Tribunal Administratif de Caen — Décision N° TA14-2401484

vendredi 4 avril 2025

JuridictionTribunal Administratif de Caen
SectionTribunal Administratif de Caen
N° DossierTA14-2401484
TypeDécision
PublicationC
Formation1ère chambre
Avocat requérantPAVY

Texte intégral

Vu la procédure suivante :

Par une requête, un mémoire et des pièces complémentaires, enregistrés le 11 juin 2024, le 4 septembre 2024, les 3 et 12 mars 2025, M. B A, représenté par Me Pavy, doit être regardé comme demandant au tribunal :

1°) d'annuler la décision implicite du 13 novembre 2023 par laquelle le préfet du Calvados lui a refusé la délivrance d'un titre de séjour ;

2°) d'enjoindre au préfet du Calvados de lui délivrer une autorisation provisoire de séjour avec autorisation de travail et de réexaminer sa situation dans le délai d'une semaine à compter de la date de notification du jugement à intervenir, sous astreinte de 50 euros par jour de retard ;

3°) de mettre à la charge de l'État une somme de 1 600 euros au titre de l'article L. 761-1 du code de justice administrative et de l'article 37 de la loi du 10 juillet 1991 relative à l'aide juridique ;

M. A soutient que la décision :

- n'est pas motivée ;

- est illégale en l'absence d'examen particulier de sa situation par le préfet ;

- méconnaît l'article L. 423-23 du code de l'entrée et du séjour des étrangers et du droit d'asile et l'article 8 de la convention européenne de sauvegarde des droits de l'homme et des libertés fondamentales ;

- est entachée d'une erreur manifeste d'appréciation.

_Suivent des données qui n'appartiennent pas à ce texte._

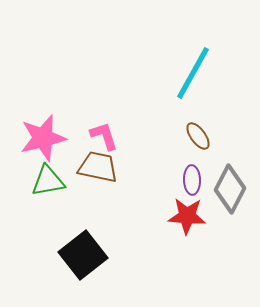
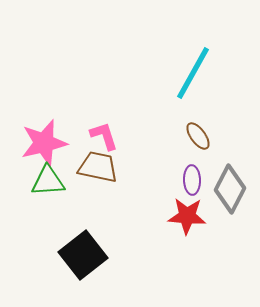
pink star: moved 1 px right, 5 px down
green triangle: rotated 6 degrees clockwise
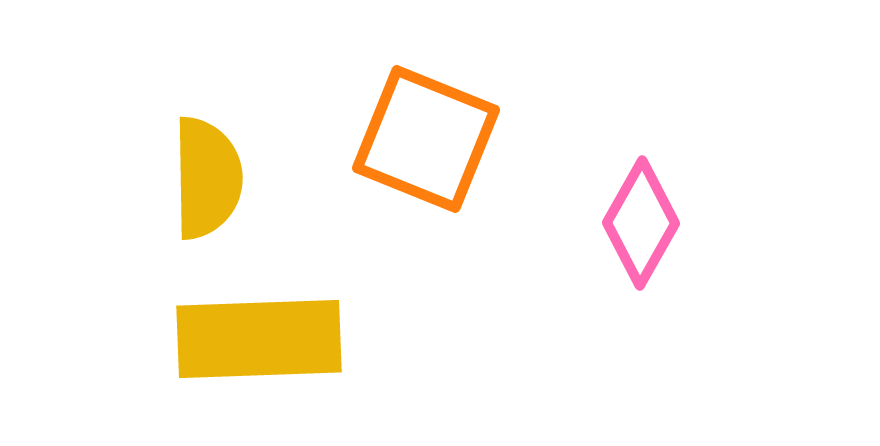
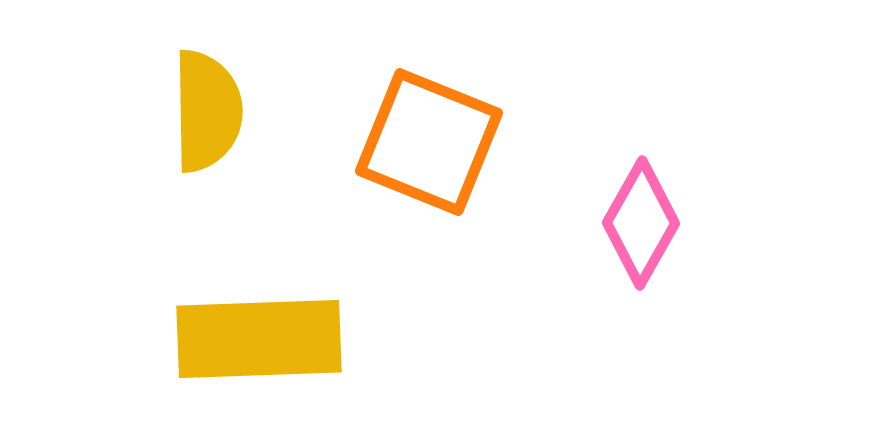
orange square: moved 3 px right, 3 px down
yellow semicircle: moved 67 px up
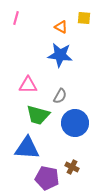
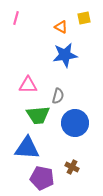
yellow square: rotated 16 degrees counterclockwise
blue star: moved 5 px right; rotated 15 degrees counterclockwise
gray semicircle: moved 2 px left; rotated 14 degrees counterclockwise
green trapezoid: rotated 20 degrees counterclockwise
purple pentagon: moved 5 px left
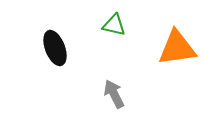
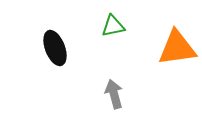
green triangle: moved 1 px left, 1 px down; rotated 25 degrees counterclockwise
gray arrow: rotated 12 degrees clockwise
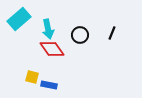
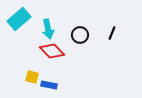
red diamond: moved 2 px down; rotated 10 degrees counterclockwise
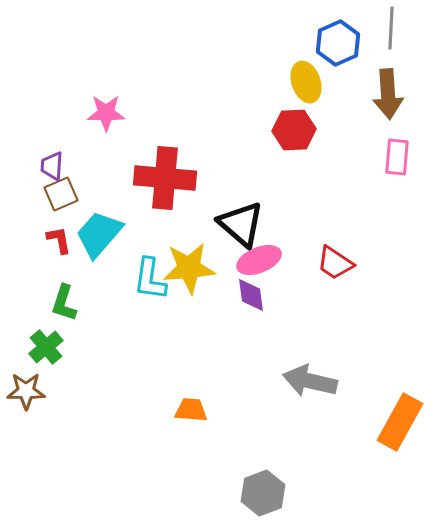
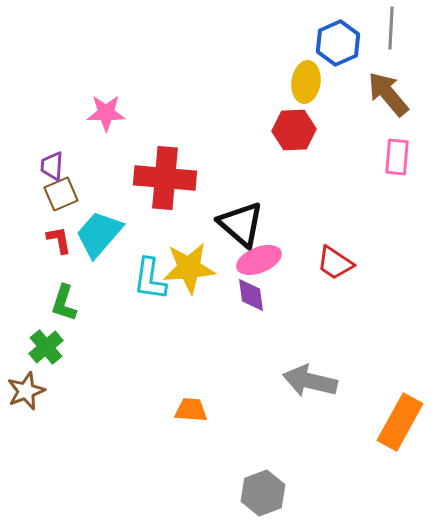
yellow ellipse: rotated 27 degrees clockwise
brown arrow: rotated 144 degrees clockwise
brown star: rotated 21 degrees counterclockwise
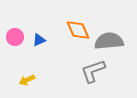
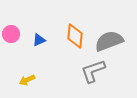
orange diamond: moved 3 px left, 6 px down; rotated 30 degrees clockwise
pink circle: moved 4 px left, 3 px up
gray semicircle: rotated 16 degrees counterclockwise
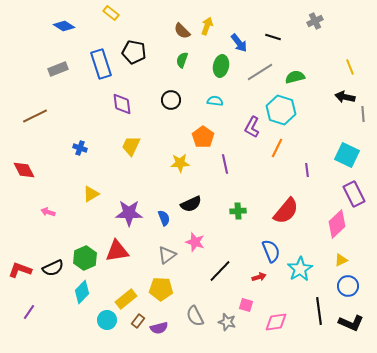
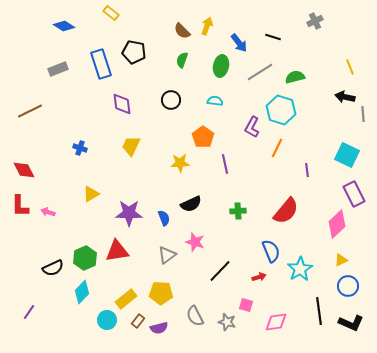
brown line at (35, 116): moved 5 px left, 5 px up
red L-shape at (20, 270): moved 64 px up; rotated 110 degrees counterclockwise
yellow pentagon at (161, 289): moved 4 px down
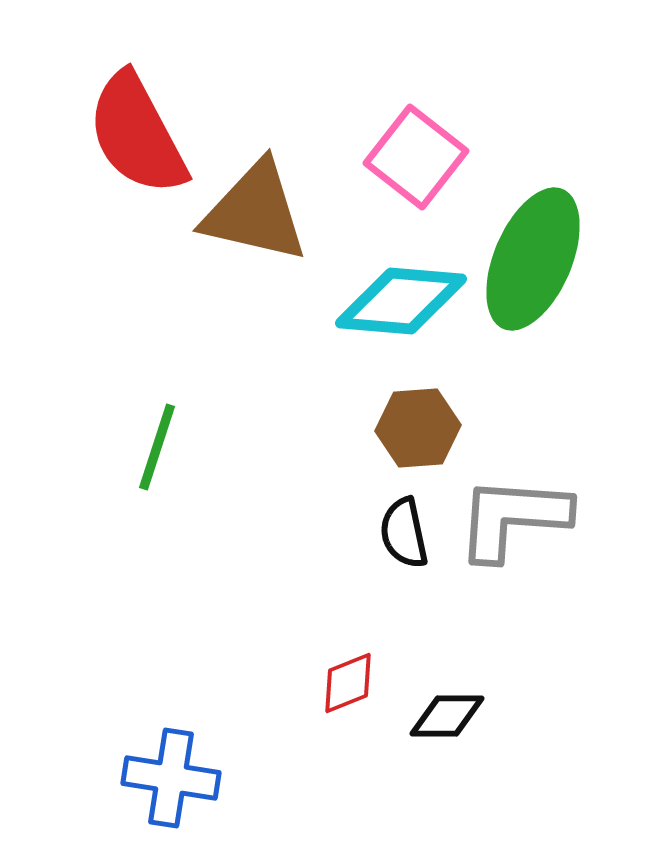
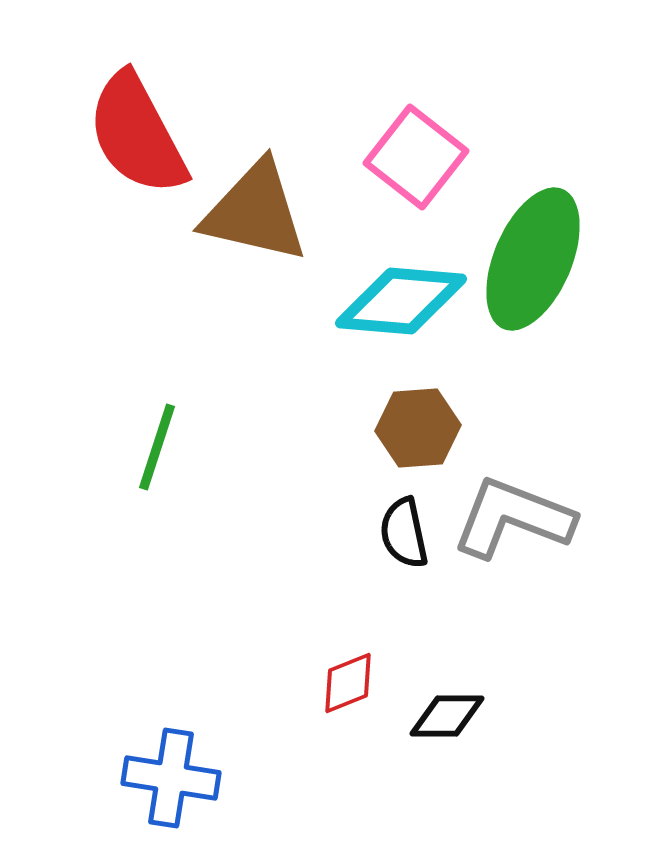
gray L-shape: rotated 17 degrees clockwise
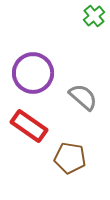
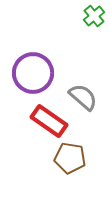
red rectangle: moved 20 px right, 5 px up
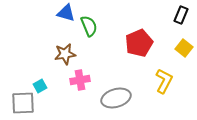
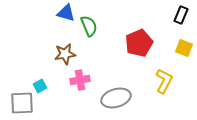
yellow square: rotated 18 degrees counterclockwise
gray square: moved 1 px left
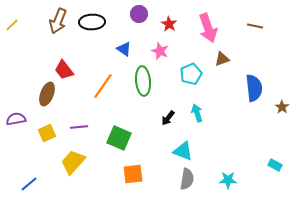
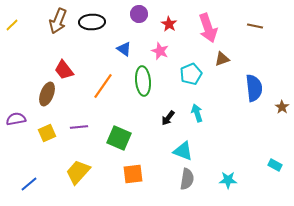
yellow trapezoid: moved 5 px right, 10 px down
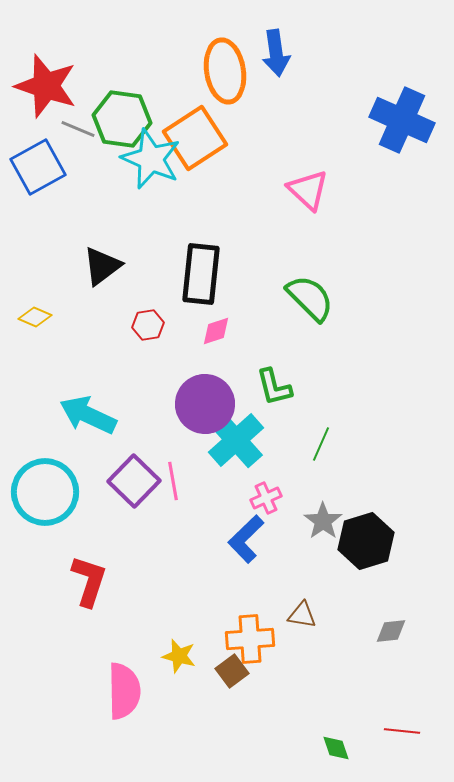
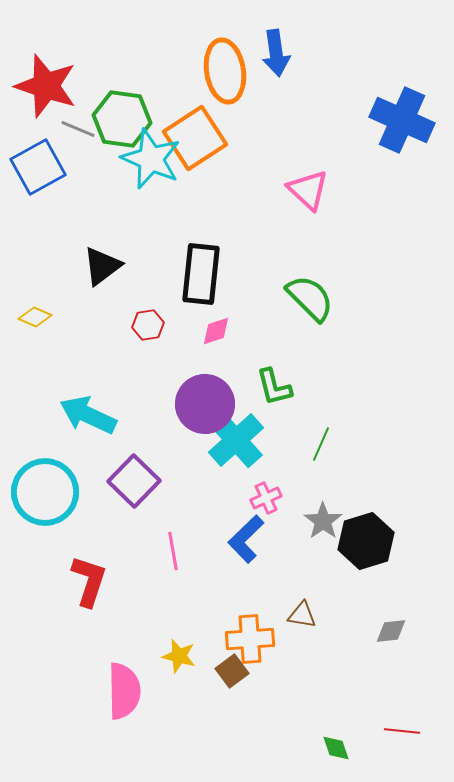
pink line: moved 70 px down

Par des mémoires en défense et des pièces complémentaires, enregistrés le 30 août 2024, le 4 mars 2025 et le 13 mars 2025, le préfet du Calvados conclut au non-lieu à statuer.

Il soutient que M. A a obtenu un titre de séjour valable du 18 juillet 2024 au 17 juillet 2025.

M. A a été admis au bénéfice de l'aide juridictionnelle totale par une décision du 29 mai 2024.

Vu les autres pièces du dossier.

Vu :

- la loi n° 91-647 du 10 juillet 1991 ;

- le code de justice administrative.

Le président de la formation de jugement a dispensé le rapporteur public, sur sa proposition, de prononcer des conclusions à l'audience.

Les parties ont été régulièrement averties du jour de l'audience.

Le rapport de M. Martinez a été entendu au cours de l'audience publique, les parties n'étant ni présentes, ni représentées.

Considérant ce qui suit :

1. M. B A, ressortissant burkinabé né le 21 mars 2003 à Mogtedo (Burkina Faso), a sollicité le 13 juillet 2023 la délivrance d'un titre de séjour. Par une décision implicite de rejet née le 13 novembre 2023, dont il est demandé l'annulation, le préfet du Calvados a rejeté cette demande.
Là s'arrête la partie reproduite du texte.